SUPREME COURT OF ALABAMA
OCTOBER TERM, 2007-2008
_________________________
1070376
_________________________
Ex parte Michael Booker
PETITION FOR WRIT OF CERTIORARI
TO THE COURT OF CRIMINAL APPEALS
(In re:  Michael Booker
v.
State of Alabama)
(Chambers Circuit Court, CC-96-434.61;
Court of Criminal Appeals, CR-06-1730)
LYONS, Justice.
Michael Booker petitioned this Court for a writ of
certiorari to review whether the Court of Criminal Appeals
1070376
2
erred in affirming the Chambers Circuit Court's order denying
his Rule 32, Ala. R. Crim. P., petition.  We issued the writ
of certiorari to review whether Booker's claim alleging that
the State presented insufficient evidence to support his
convictions is precluded from appellate review.  For the
reasons discussed below, we affirm, on a different rationale,
the judgment of the Court of Criminal Appeals.
I. Facts and Procedural History
Michael Booker pleaded guilty to two counts of capital
murder and one count of attempted murder in March 1998.  After
a jury trial on the capital offenses pursuant to § 13A-5-42,
Ala. Code 1975, which allows a capital defendant to plead
guilty but requires the State to prove the defendant's guilt
to a jury beyond a reasonable doubt, the jury convicted Booker
of the capital charges.  The trial court sentenced him to life
imprisonment without the possibility of parole on each capital
conviction and to life imprisonment on the attempted-murder
conviction.  Booker later appealed his convictions and
sentences to the Court of Criminal Appeals.  In April 1998,
the Court of Criminal Appeals dismissed Booker's appeal as
1070376
3
untimely filed.  Booker v. State, 738 So. 2d 944 (Ala. Crim.
App. 1998) (table). 
In November 2006, Booker, for the third time, petitioned
the trial court for postconviction relief under Rule 32, Ala.

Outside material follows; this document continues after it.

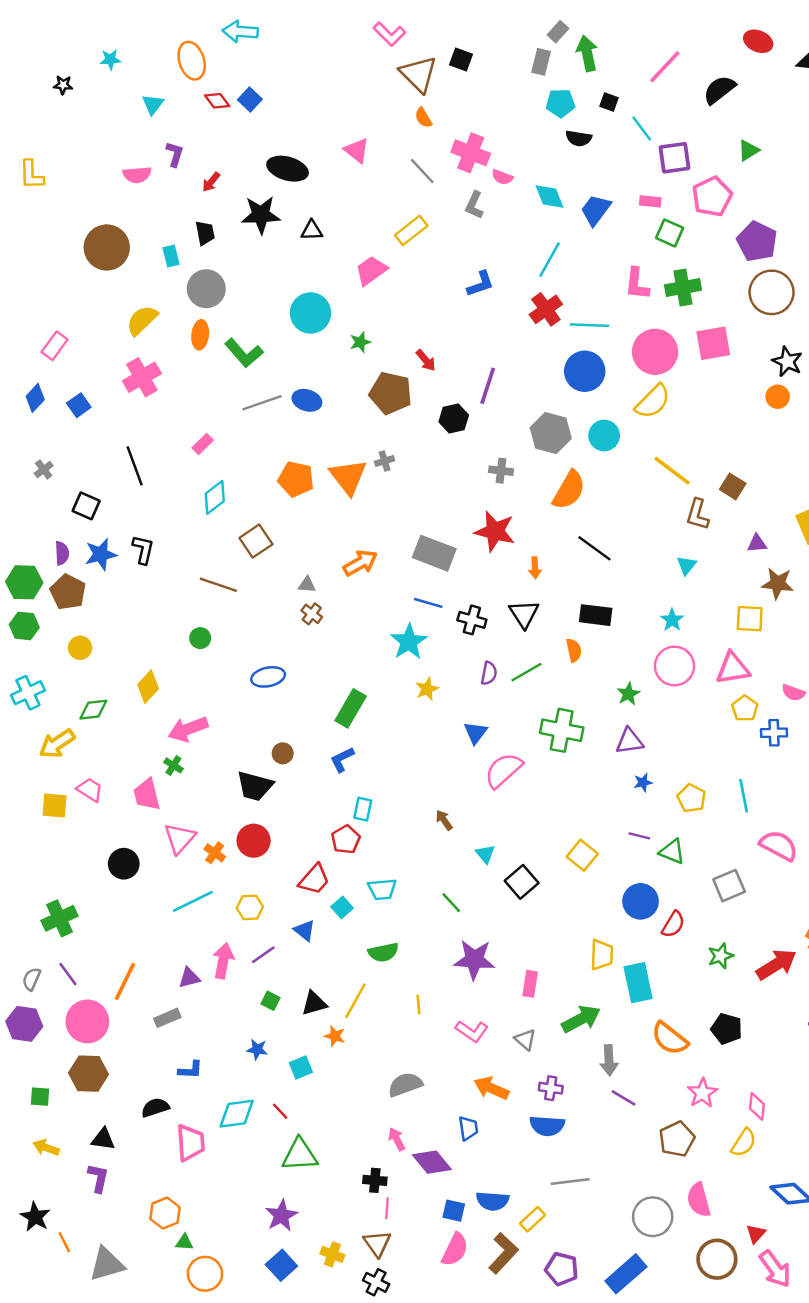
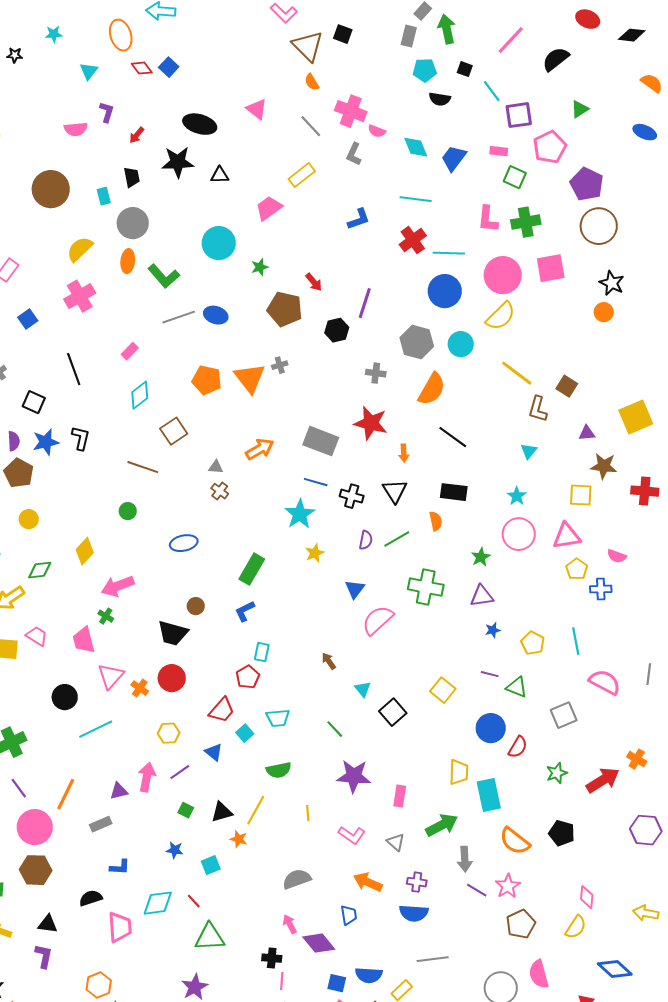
cyan line: (550, 260) -> (416, 199), turned 68
cyan line: (193, 901) -> (96, 729), moved
pink star: (702, 1093) -> (508, 886), moved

R. Crim. P., alleging, among other things, that the State
presented insufficient evidence to the jury to support his
capital convictions.  The trial court denied the petition as
untimely filed and as successive.  Booker then appealed the
trial court's denial of his Rule 32 petition to the Court of
Criminal Appeals.
The Court of Criminal Appeals affirmed the judgment of
the trial court in an unpublished memorandum.  Booker v. State
(No. CR-06-1730, Oct. 26, 2007), __ So. 2d __ (Ala. Crim. App.
2007) (table).  That court concluded in its unpublished
memorandum that Booker's insufficiency-of-the-evidence claim
was without merit because he had pleaded guilty to the charged
offenses.  Relying on Waddle v. State, 784 So. 2d 367 (Ala.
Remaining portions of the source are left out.